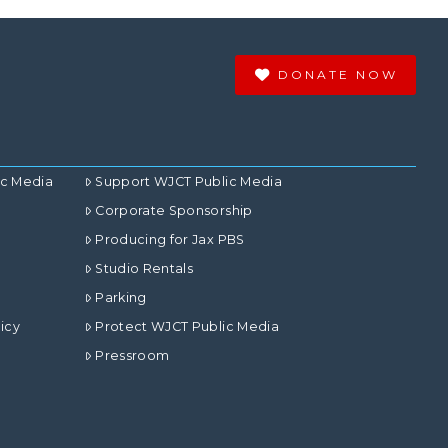
DONATE NOW
ic Media
Support WJCT Public Media
Corporate Sponsorship
Producing for Jax PBS
Studio Rentals
Parking
icy
Protect WJCT Public Media
Pressroom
-------------------------
Write out the material above once more, exactly as it reads, with no pictures.

DONATE NOW
ic Media
Support WJCT Public Media
Corporate Sponsorship
Producing for Jax PBS
Studio Rentals
Parking
icy
Protect WJCT Public Media
Pressroom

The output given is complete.